__Task__: Set down, character for character, everything in the records below from the line holding "GPO Box 4400 (640, 1550)" down to the line holding "About Us [button] (132, 220)", and no other line.

__Given data__:
- Opening Delimiter -

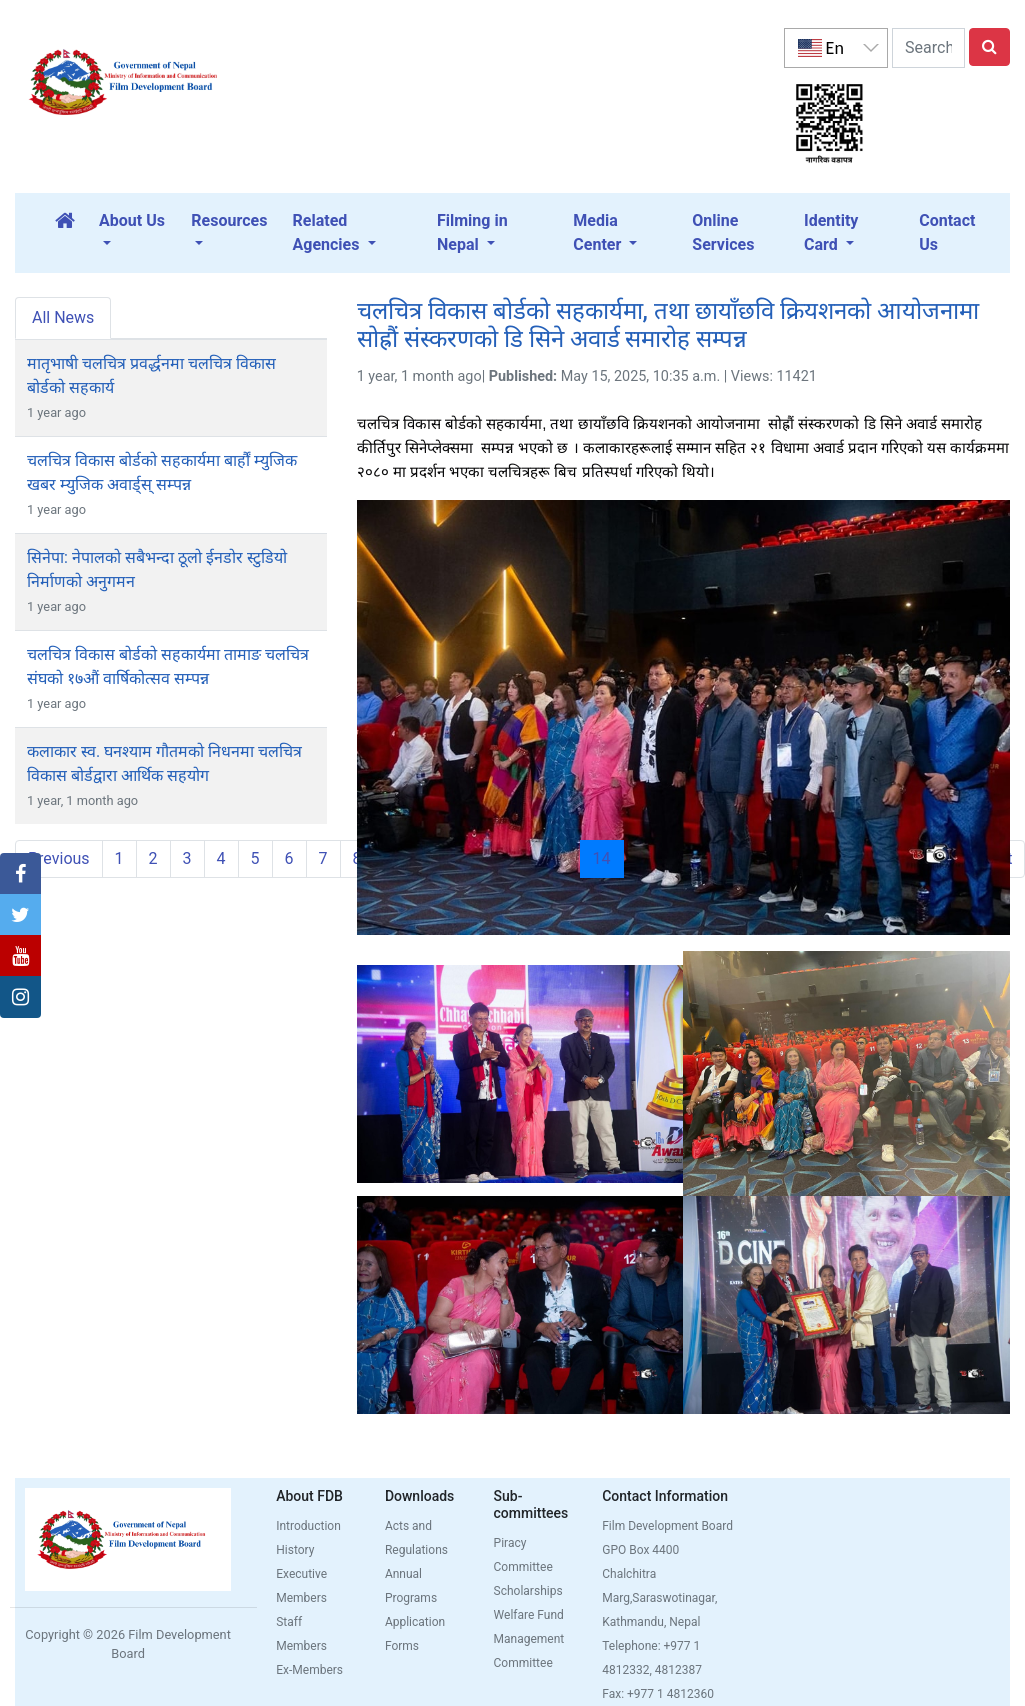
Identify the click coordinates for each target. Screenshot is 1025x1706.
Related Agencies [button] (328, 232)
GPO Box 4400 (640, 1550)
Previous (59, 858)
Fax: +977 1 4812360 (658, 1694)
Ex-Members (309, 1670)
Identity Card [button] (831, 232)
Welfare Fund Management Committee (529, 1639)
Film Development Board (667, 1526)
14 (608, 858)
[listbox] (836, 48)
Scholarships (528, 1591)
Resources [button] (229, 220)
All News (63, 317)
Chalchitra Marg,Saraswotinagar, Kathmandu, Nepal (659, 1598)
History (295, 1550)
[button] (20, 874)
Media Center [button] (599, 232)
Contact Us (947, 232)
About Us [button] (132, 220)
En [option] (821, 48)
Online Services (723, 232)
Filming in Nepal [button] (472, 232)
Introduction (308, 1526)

- Closing Delimiter -
- Opening Delimiter -

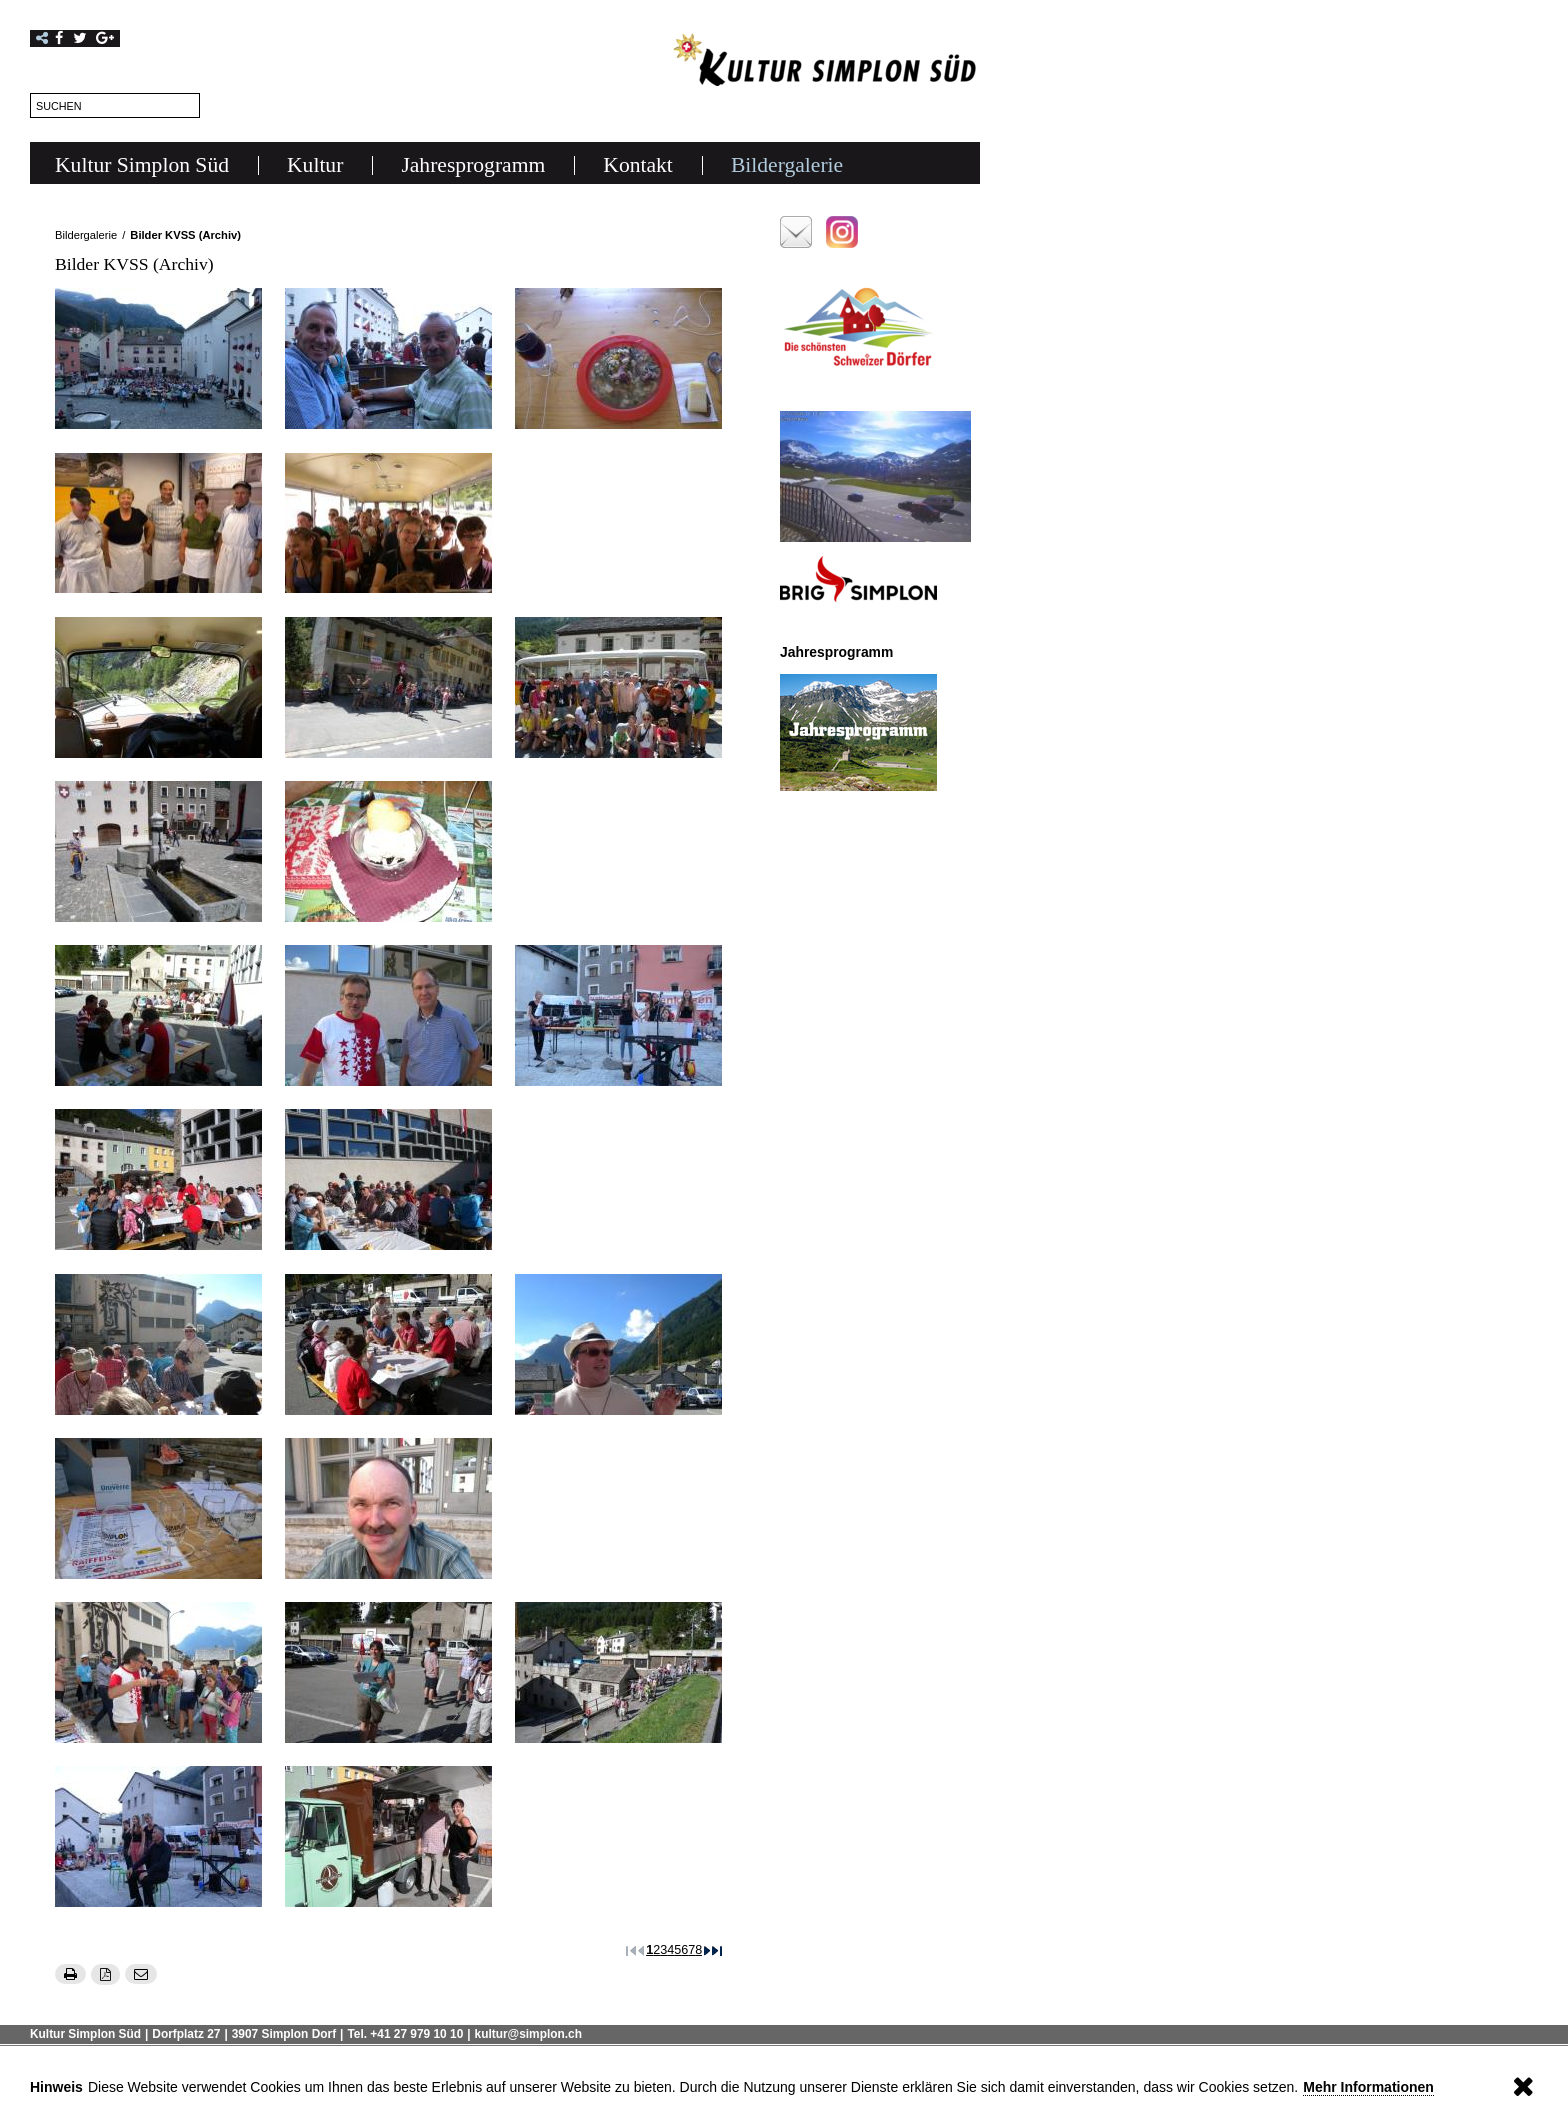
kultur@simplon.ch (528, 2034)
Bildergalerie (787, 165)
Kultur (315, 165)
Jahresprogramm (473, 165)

- Closing Delimiter -

__Response area__:
GPO Box 4400 (640, 1550)
Previous (59, 858)
Fax: +977 1 4812360 (658, 1694)
Ex-Members (309, 1670)
Identity Card [button] (831, 232)
Welfare Fund Management Committee (529, 1639)
Film Development Board (667, 1526)
14 (608, 858)
[listbox] (836, 48)
Scholarships (528, 1591)
Resources [button] (229, 220)
All News (63, 317)
Chalchitra Marg,Saraswotinagar, Kathmandu, Nepal (659, 1598)
History (295, 1550)
[button] (20, 874)
Media Center [button] (599, 232)
Contact Us (947, 232)
About Us [button] (132, 220)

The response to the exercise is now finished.